Most stages in a dataflow require data to be in a flat format. This means that when you read hierarchical data from an XML file into a dataflow, you will have to flatten it if the data contains complex XML elements. A complex XML element is an element that contain other elements or attributes. For example, in the following data file the <address> element and the <account> element are complex XML elements:

<customers>
    <customer>
        <name>Sam</name>
        <gender>M</gender>
        <age>43</age>
        <country>United States</country>
        <address>
            <addressline1>1253 Summer St.</addressline1>
            <city>Boston</city>
            <stateprovince>MA</stateprovince>
            <postalcode>02110</postalcode>
        </address>
        <account>
            <type>Savings</type>
            <number>019922</number>
        </account>
    </customer>
    <customer>
        <name>Jeff</name>
        <gender>M</gender>
        <age>32</age>
        <country>Canada</country>
        <address>
            <addressline1>26 Wellington St.</addressline1>
            <city>Toronto</city>
            <stateprovince>ON</stateprovince>
            <postalcode>M5E 1S2</postalcode>
        </address>
        <account>
            <type>Checking</type>
            <number>238832</number>
        </account>
    </customer>
    <customer>
        <name>Mary</name>
        <gender>F</gender>
        <age>61</age>
        <country>Australia</country>
        <address>
            <addressline1>Level 7, 1 Elizabeth Plaza</addressline1>
            <city>North Sydney</city>
            <stateprovince>NSW</stateprovince>
            <postalcode>2060</postalcode>
        </address>
        <account>
            <type>Savings</type>
            <number>839938</number>
        </account>
    </customer>
</customers>

The following procedure describes how to use Splitter stages to flatten XML data containing multiple complex XML elements.

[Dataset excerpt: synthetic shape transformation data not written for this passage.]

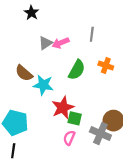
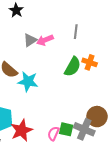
green semicircle: (77, 70) -> (73, 67), moved
red star: (63, 108) -> (22, 130), moved
green square: (75, 118) -> (66, 129), moved

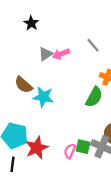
gray line: (76, 32) -> (93, 45), turned -48
green semicircle: (73, 67) -> (94, 97), moved

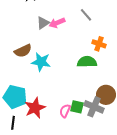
brown semicircle: (24, 85) -> (23, 51), turned -66
green semicircle: (94, 97) -> (87, 62), turned -120

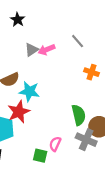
green semicircle: (87, 62) -> (79, 115), moved, turned 78
green square: (77, 107) -> (40, 156), moved
red star: (35, 108) -> (19, 112), moved

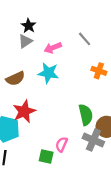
black star: (18, 20) -> (29, 26), moved
gray triangle: (32, 50) -> (25, 41), moved
cyan star: (29, 91) -> (48, 73), moved

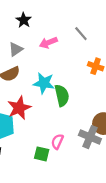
gray triangle: (25, 41) -> (16, 49), moved
cyan star: (48, 73) -> (44, 83), moved
green semicircle: (86, 115) -> (62, 95), moved

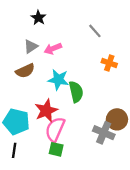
pink arrow: (48, 43) -> (53, 49), moved
red star: (19, 108) -> (46, 111), moved
pink semicircle: (57, 142) -> (55, 129), moved, size x1.6

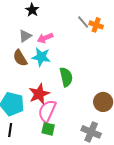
orange cross: (109, 63) -> (96, 25), moved
brown semicircle: (25, 71) -> (20, 58), turned 84
cyan star: (58, 80) -> (41, 57), moved
gray cross: (104, 133) -> (91, 132), moved

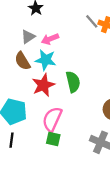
red star: (39, 94) -> (43, 85), moved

Note: If your data contains a single complex XML element, you can use a single Splitter stage to flatten the data by simply connecting the Read from XML stage to the Splitter stage. You do not need to use the Broadcaster and Record Combiner stages as described in this procedure for data files containing a single complex XML element.
  1. Add a Read from XML stage to your data flow and configure the stage. For more information, see Read From XML.
  2. Add a Broadcaster stage and connect Read from XML to it.
  3. Add a Splitter stage for each complex XML element in your data.
  4. Connect the Broadcaster stage to each Splitter.
  5. Add a Record Combiner stage and connect each Splitter to it.

    You should now have a data flow that looks like this:

  6. Double-click the first Splitter stage to open the stage options.
  7. In the Split at field, select one of the complex fields. In the example data file above, this could be the address field.
  8. Click OK.
  9. Configure each additional Splitter stage, selecting a different complex XML element in each Splitter's Split at field.

The data flow is now configured to take XML input containing records with complex XML elements and flatten the data. The resulting records from Record Combiner can be sent to any stage that requires flat data. For example, you could attached the Record Combiner stage to a Validate Address stage for address validation.